A propósito de las llamadas “réplicas” de maquillaje

 

Existe una preocupante proliferación de productos de maquillaje falsificados o ‘pirata’ (counterfeits/ knock-offs) en el mercado colombiano. Generalmente se encuentran a la venta bajo el eufemismo de ‘réplicas’ (incluso llegan a acuñar la calificación de ‘AAA’ como si de una certificación de riesgo financiero se tratara). Y digo que se emplea a manera de eufemismo toda vez que el término ‘réplica’ se usa especialmente para referirse a las copias de obras de arte. El maquillaje falsificado es proveniente de la actividad ilegal que se desprende no sólo de la violación de los derechos de propiedad intelectual de marcas notoriamente conocidas, sino del fraude y de la competencia parasitaria.

Qué existan redes internacionales delictivas dedicadas a esta actividad multimillonaria no sorprende. Al interior del mercado negro, el maquillaje falsificado ocupa tan sólo un eslabón. Lo realmente preocupante es que de manera abierta e inescrupulosa existan establecimientos de comercio y personas naturales que a través de las redes sociales promuevan abiertamente la compra y venta de esta clase de productos. Muchas de estas personas se apoyan en plataformas virtuales tales como Instagram, Facebook y WhatsApp para perfeccionar transacciones comerciales de ‘réplicas’ de maquillaje. De esta manera las vendedoras pueden de alguna manera preservar incógnita su identidad y aislar el escrutinio de los consumidores y de las autoridades competentes.

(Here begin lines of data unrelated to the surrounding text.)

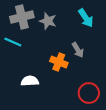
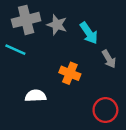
cyan arrow: (86, 18) -> (89, 33), moved
gray arrow: (78, 50) -> (109, 59), moved

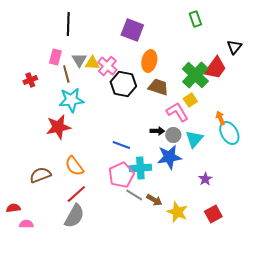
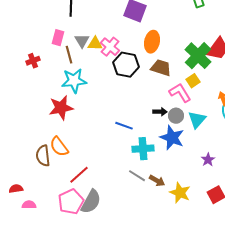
blue star: (169, 157) -> (172, 138), turned 30
orange semicircle: (74, 166) -> (59, 147), moved
brown semicircle: (40, 175) -> (43, 156), turned -75
pink pentagon: (121, 175) -> (71, 202), moved
gray semicircle: (74, 216) -> (91, 202), moved

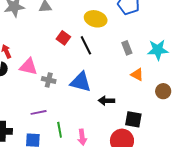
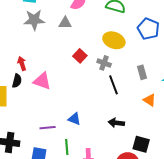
black line: (86, 45) -> (114, 85), moved
gray cross: (49, 80) -> (104, 63), moved
blue triangle: (81, 82) -> (74, 119), moved, size x0.6

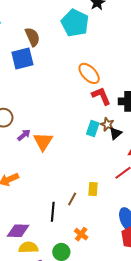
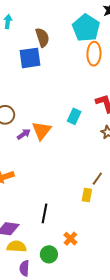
orange ellipse: (89, 73) -> (94, 54), moved, turned 40
cyan rectangle: (93, 128) -> (74, 116), moved
orange triangle: (43, 141) -> (42, 131), moved
brown line: (72, 199) -> (97, 179), moved

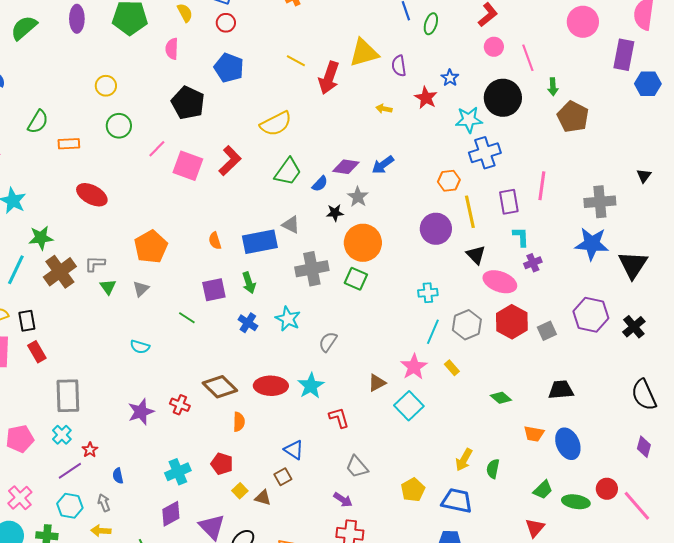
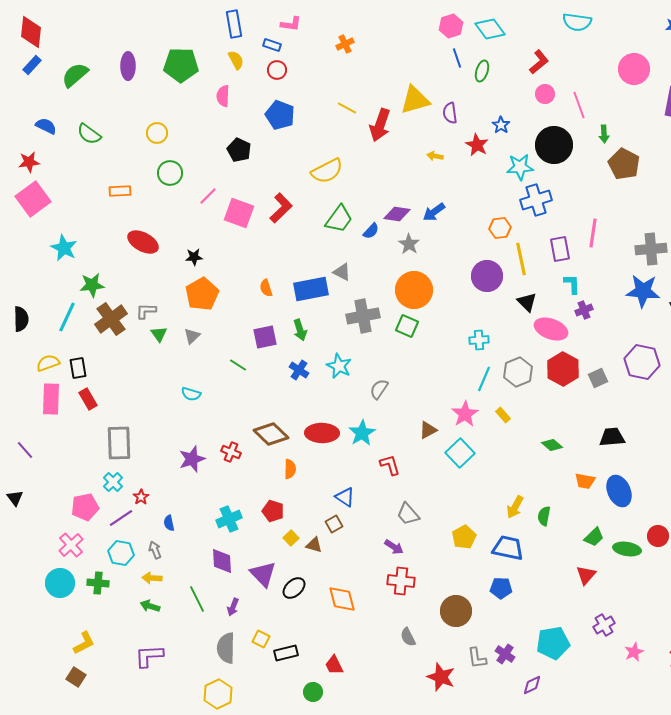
black pentagon: (188, 103) -> (239, 150), size x0.7
green semicircle: (38, 122) -> (89, 134), moved, turned 95
black star: (335, 213) -> (194, 257), moved
pink pentagon: (20, 439) -> (85, 507), moved
purple diamond: (171, 514) -> (222, 561), turned -64

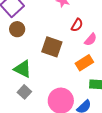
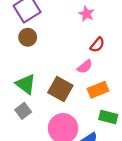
pink semicircle: (91, 40) -> (85, 67), moved
brown square: (52, 47) -> (60, 89), moved

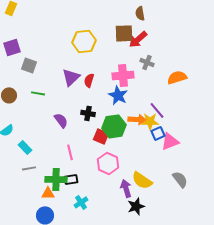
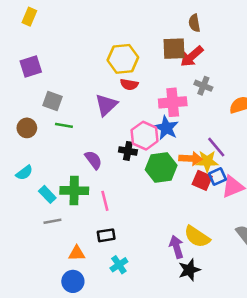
gray square: (29, 65) -> (52, 101), moved
red semicircle: (89, 80) -> (129, 84), moved, turned -96
red square: (101, 136) -> (202, 180), moved
pink hexagon: (108, 163) -> (145, 136), moved
green cross: (56, 179) -> (74, 191), moved

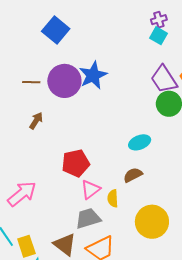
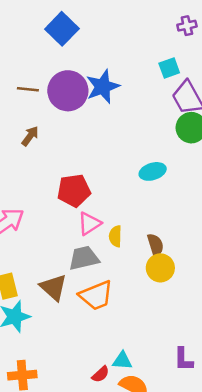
cyan square: (159, 36) -> (169, 68), moved, turned 36
brown semicircle: (133, 175) -> (155, 245), moved, turned 96
yellow circle: (152, 222) -> (160, 268), size x0.7

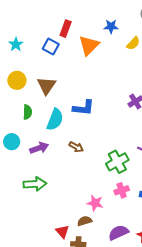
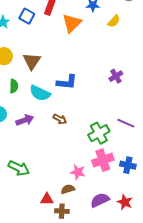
blue square: (51, 47) -> (27, 16), moved
cyan semicircle: (55, 119) -> (40, 93), turned 95
green arrow: (35, 184) -> (19, 168), moved, turned 30
pink cross: (122, 190) -> (103, 160), size x1.5
red triangle: (62, 232) -> (47, 199), turned -48

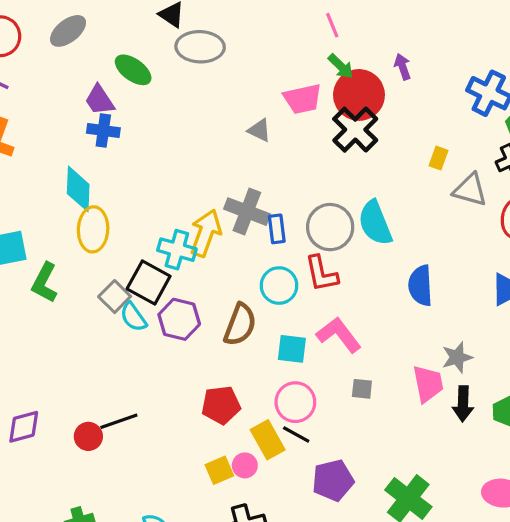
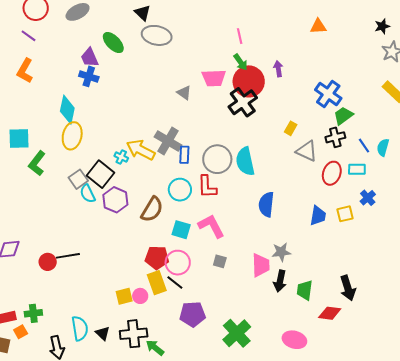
yellow arrow: (206, 233) -> (141, 150), turned -92
cyan cross: (177, 250) -> (121, 157), size x0.6
red pentagon: (221, 405) -> (157, 258), moved

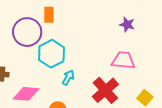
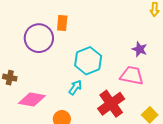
purple star: (127, 25) -> (140, 49), moved
cyan hexagon: (52, 54) -> (88, 61), moved

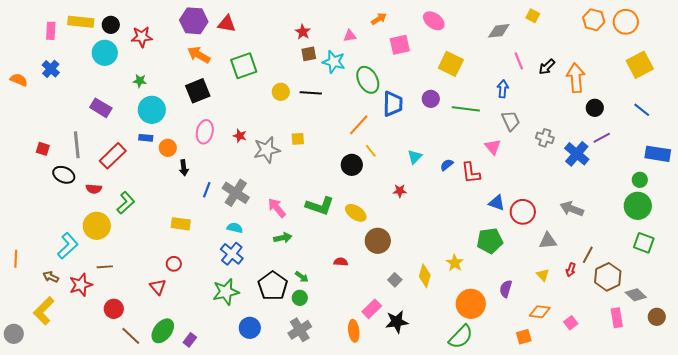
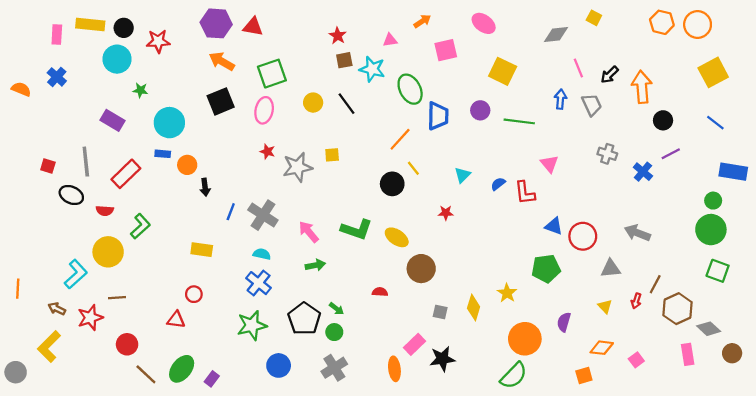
green star: (140, 81) -> (140, 90), moved
black line: (311, 93) -> (347, 104), turned 50
gray trapezoid: (511, 121) -> (592, 105), moved
pink ellipse: (205, 132) -> (264, 110), moved
blue cross: (577, 154) -> (643, 172), size x0.7
gray square: (395, 280) -> (440, 312), turned -32
red triangle: (158, 287) -> (176, 320), turned -42

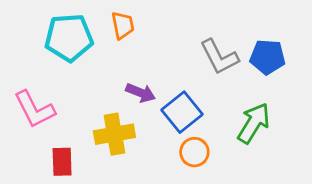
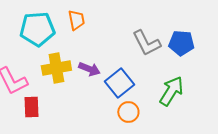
yellow cross: (114, 134) -> (56, 68), moved
red rectangle: (62, 162) -> (31, 107), moved

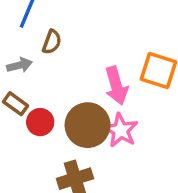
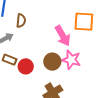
brown circle: (88, 125) -> (52, 62), size x0.7

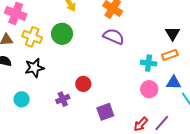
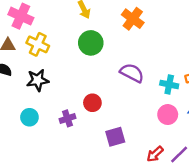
green circle: (62, 34) -> (91, 43), moved
purple semicircle: (114, 37) -> (132, 73), moved
cyan circle: (22, 99) -> (29, 117), moved

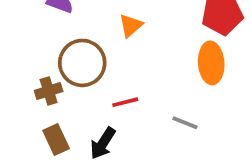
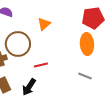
gray line: (185, 123) -> (85, 76), moved

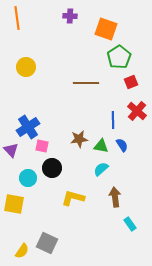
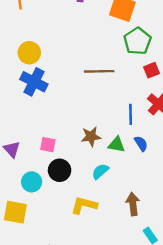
blue cross: (28, 127) -> (34, 82), moved, turned -30
cyan semicircle: (101, 169) -> (100, 171), moved

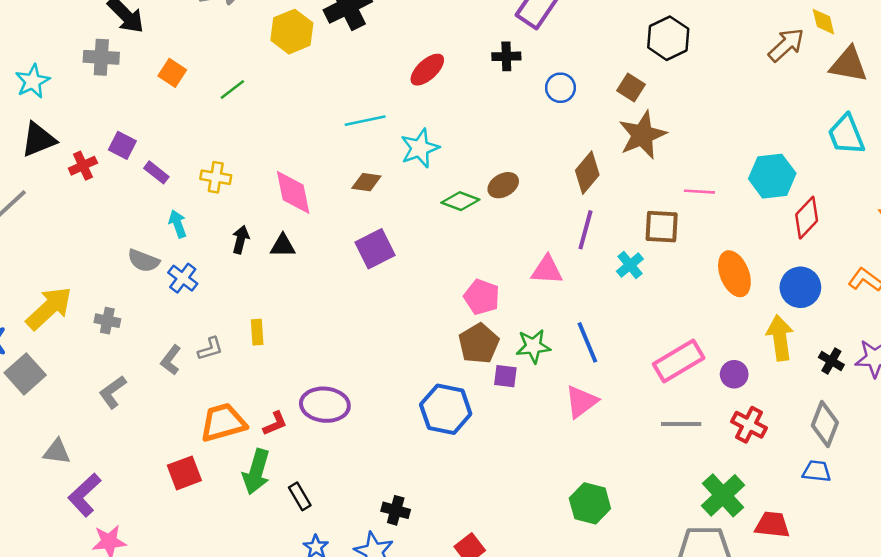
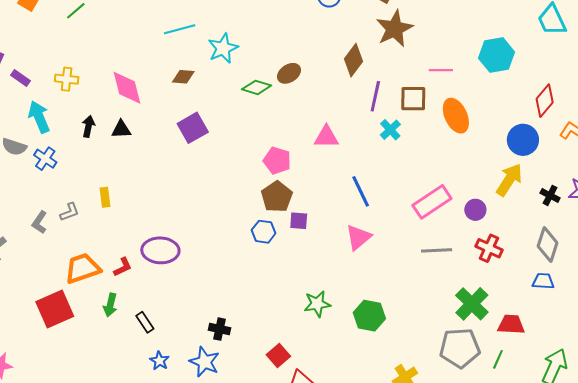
red diamond: (807, 218) -> (545, 101), moved
cyan arrow: (178, 224) -> (39, 117), size x1.5
purple line: (585, 230) -> (375, 96), moved
orange ellipse: (734, 274) -> (456, 116), moved
yellow arrow: (780, 338) -> (509, 180), turned 44
green star: (533, 346) -> (317, 304), moved
blue hexagon: (446, 409) -> (264, 232), moved, size x0.6
green arrow: (256, 472) -> (110, 305), size x0.7
red square: (184, 473) -> (55, 309), size x1.4

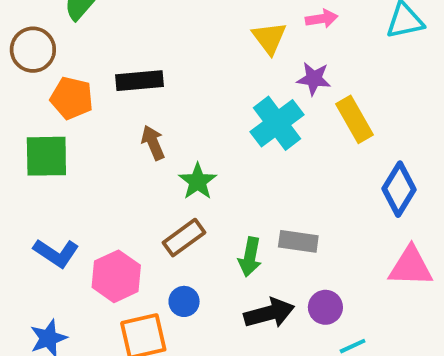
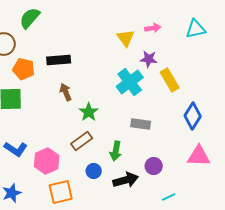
gray rectangle: (298, 241) -> (141, 124), moved
blue circle: (184, 301) -> (94, 171), moved
purple circle: (325, 307) -> (154, 166), moved

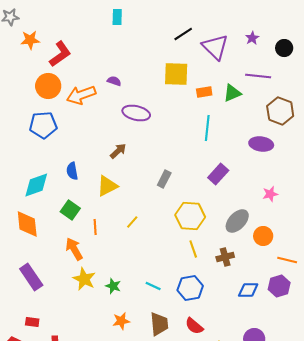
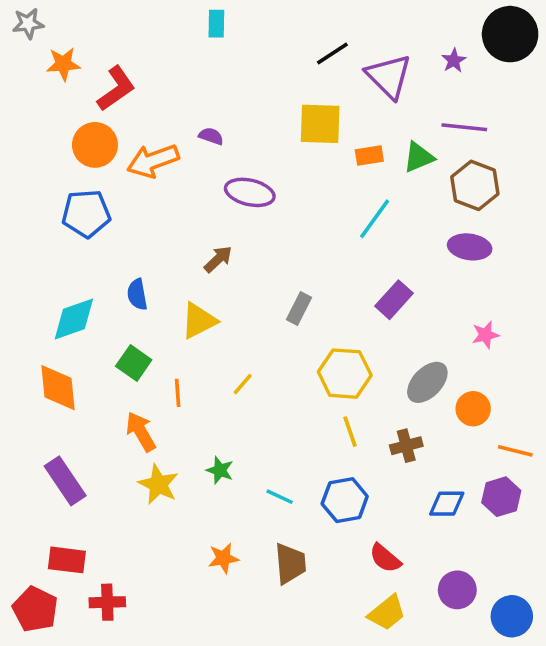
black circle: (284, 48) -> (510, 34), moved, size x1.8
brown hexagon: (280, 111) -> (475, 185), moved
cyan line: (207, 128) -> (375, 219), turned 30
green star: (113, 286) -> (220, 470), moved
red rectangle: (32, 322) -> (67, 560), size x1.5
red semicircle: (194, 326) -> (385, 558), moved

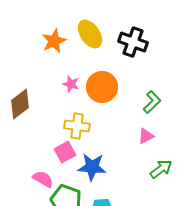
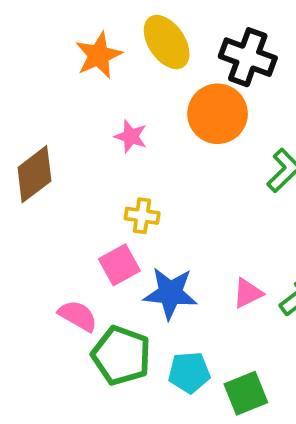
orange circle: (102, 87) -> (218, 114), moved
yellow cross: (77, 126) -> (142, 216), size x0.7
pink triangle: (146, 136) -> (248, 293), moved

Existe suficiente información en internet (por si el sentido común no fuera suficiente) sobre los diferentes riesgos asociados con la compra del maquillaje falsificado. No es el objetivo de este post reproducir los numerosos textos y noticias que proliferan con el fin de advertir, entre otros, los riesgos que se desprenden para la salud humana. Alguien pensaría que finalmente es responsabilidad del comprador el asumir las potenciales consecuencias de la compra de estos productos ilegales. Lo peor es que puede ser que el comprador sea ingenuo, deficientemente informado, o inducido al error. Lo anterior no porque el vendedor haga pasar los productos falsificados como auténticos, sino porque impunemente elogia las bondades de la réplica. En otras palabras vende los productos como si fueran verdaderas ‘gangas’.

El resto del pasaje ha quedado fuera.